By Joe Beck
A local leader of the Boy Scouts of America issued a call on Wednesday for those involved in the organization to set aside any differences they may have over linking sexual orientation to membership and concentrate instead on their common goals.
Stuart Williams, Scout Executive and CEO of the Shenandoah Area Council of the Boy Scouts of America, made his comments in a news release after the BSA's national organization decided to postpone a decision on whether openly gay children should be allowed to join.
"America needs Scouting, and our policies must be based on what is in the best interest of our nation's children," Williams said in a written statement that incorporated the decision made by the BSA's National Executive Council.
The council cited "the complexity of this issue" in explaining that the organization "needs more time for a more deliberate review of its membership policy."
In his own commentary, Williams said, "We believe good people can disagree and still work together to accomplish great things for youth.
"Going forward, I'm asking all of you in our Scouting family to work with us and to stay focused on that which unites us, reaching and serving young people to help them grow into good, strong citizens."

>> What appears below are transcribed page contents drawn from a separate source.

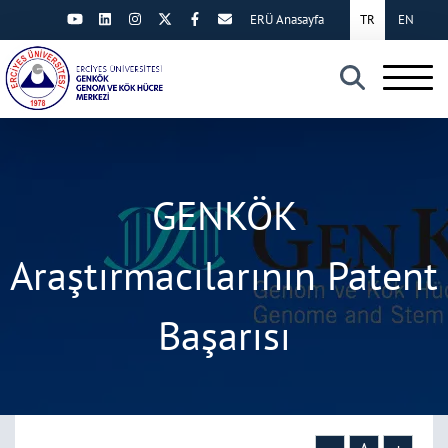
ERÜ Anasayfa
TR
EN
×
GENKÖK
Araştırmacılarının Patent
Başarısı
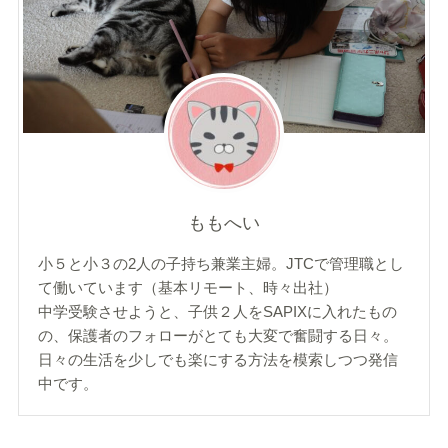
ももへい
小５と小３の2人の子持ち兼業主婦。JTCで管理職とし
て働いています（基本リモート、時々出社）
中学受験させようと、子供２人をSAPIXに入れたもの
の、保護者のフォローがとても大変で奮闘する日々。
日々の生活を少しでも楽にする方法を模索しつつ発信
中です。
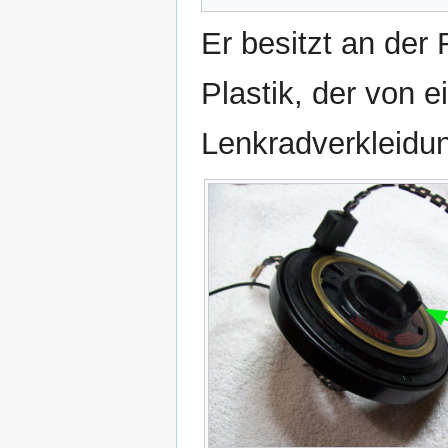
Er besitzt an der
Plastik, der von 
Lenkradverkleidun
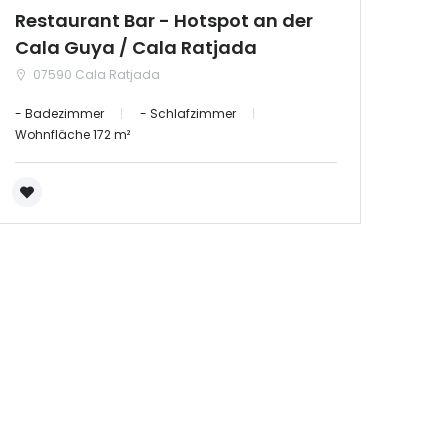
Restaurant Bar - Hotspot an der
Cala Guya / Cala Ratjada
07590 Cala Ratjada
- Badezimmer
- Schlafzimmer
Wohnfläche 172 m²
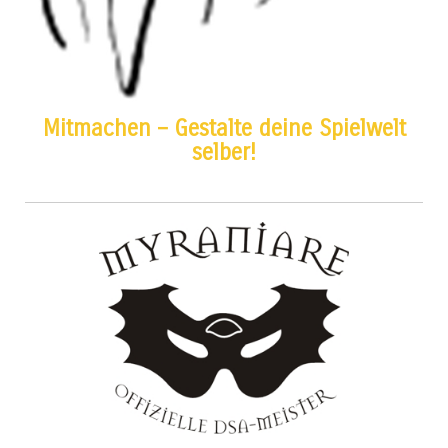
Mitmachen – Gestalte deine Spielwelt
selber!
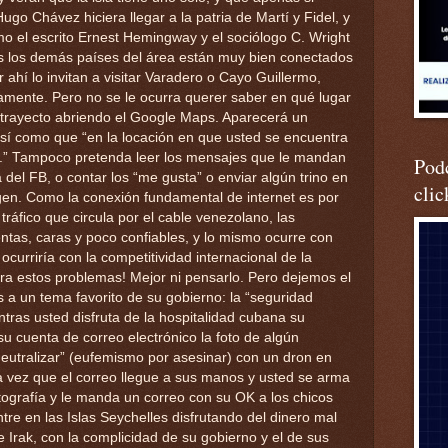
go Chávez hiciera llegar a la patria de Martí y Fidel, y
 el escrito Ernest Hemingway y el sociólogo C. Wright
s los demás países del área están muy bien conectados
ahí lo invitan a visitar Varadero o Cayo Guillermo,
amente. Pero no se le ocurra querer saber en qué lugar
l trayecto abriendo el Google Maps. Aparecerá un
o así como que “en la locación en que usted se encuentra
a.” Tampoco pretenda leer los mensajes que le mandan
Podc
 del FB, o contar los “me gusta” o enviar algún trino en
clic
en. Como la conexión fundamental de internet es por
tráfico que circula por el cable venezolano, las
ntas, caras y poco confiables, y lo mismo ocurre con
ocurriría con la competitividad internacional de la
ra estos problemas! Mejor ni pensarlo. Pero dejemos el
a un tema favorito de su gobierno: la “seguridad
ntras usted disfruta de la hospitalidad cubana su
su cuenta de correo electrónico la foto de algún
neutralizar” (eufemismo por asesinar) con un dron en
a vez que el correo llegue a sus manos y usted se arma
tografía y le manda un correo con su OK a los chicos
tre en las Islas Seychelles disfrutando del dinero mal
e Irak, con la complicidad de su gobierno y el de sus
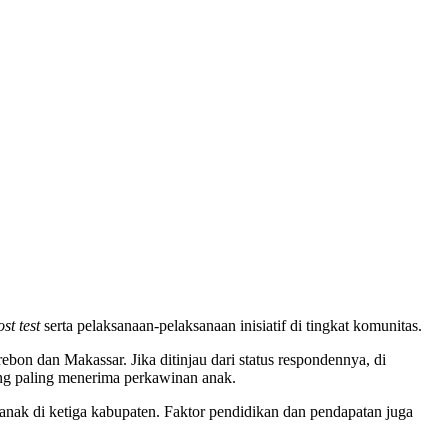
ost test
serta pelaksanaan-pelaksanaan inisiatif di tingkat komunitas.
bon dan Makassar. Jika ditinjau dari status respondennya, di
ng paling menerima perkawinan anak.
anak di ketiga kabupaten. Faktor pendidikan dan pendapatan juga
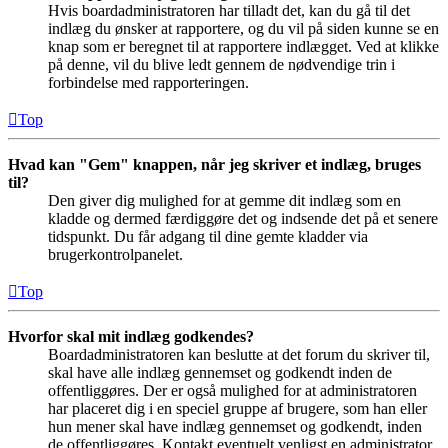
Hvis boardadministratoren har tilladt det, kan du gå til det
indlæg du ønsker at rapportere, og du vil på siden kunne se en
knap som er beregnet til at rapportere indlægget. Ved at klikke
på denne, vil du blive ledt gennem de nødvendige trin i
forbindelse med rapporteringen.
Top
Hvad kan "Gem" knappen, når jeg skriver et indlæg, bruges
til?
Den giver dig mulighed for at gemme dit indlæg som en
kladde og dermed færdiggøre det og indsende det på et senere
tidspunkt. Du får adgang til dine gemte kladder via
brugerkontrolpanelet.
Top
Hvorfor skal mit indlæg godkendes?
Boardadministratoren kan beslutte at det forum du skriver til,
skal have alle indlæg gennemset og godkendt inden de
offentliggøres. Der er også mulighed for at administratoren
har placeret dig i en speciel gruppe af brugere, som han eller
hun mener skal have indlæg gennemset og godkendt, inden
de offentliggøres. Kontakt eventuelt venligst en administrator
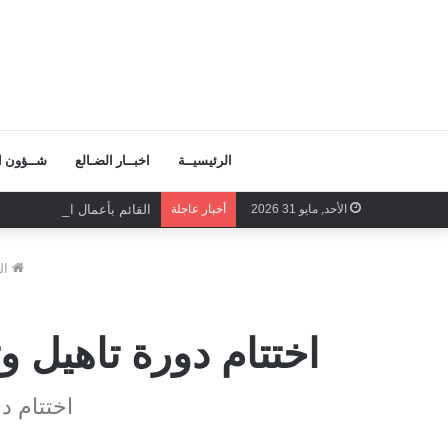
الرئيسيــة
اخبــار الضـالع
شــؤون ال
الأحد, مايو 31 2026
أخبار عاجلة
القائم بأعمال الأمين العام
ال
اختتام دورة تاهيل 
اختتام د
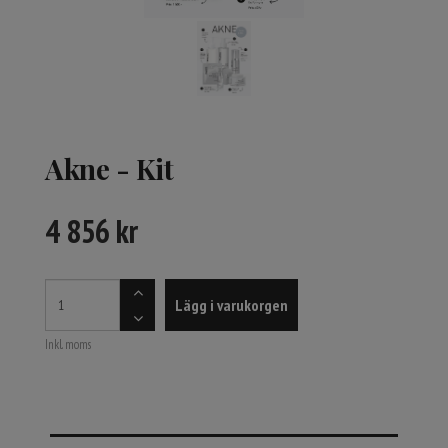
Akne - Kit
4 856
kr
Lägg i varukorgen
Inkl. moms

The BSA has been under pressure from some members, their parents and major donors to drop its ban on gay members. But others, led by several religious organizations, have fought to keep the ban intact.
Williams insisted in his statement that his organization has no interest in advocating for either opinion. He also repeated comments from the Scouts' chief executive, Bob Mazzuca, who told the Associated Press that no single policy can encompass all viewpoints within Scouting.
"Sexual orientation is one the most complex and divisive issues in society today," Williams wrote. "The BSA does not have an agenda on the matter and discussing this issue is not the role of Scouting or the focus of the organization. However, the BSA has become one of the focal points in society's ongoing debate on the issue."
In an interview Thursday, Williams said he has heard from both sides as debate within Scouting's national leadership drew increasing media attention in recent weeks.
"We have had members give us feedback on both sides, and they asked us to pass it along to the national office," Williams said.
Asked if the Shenandoah Council planned to take a stand on the issue before members of the national council act on the issue at a meeting in May, Williams replied, "Absolutely not."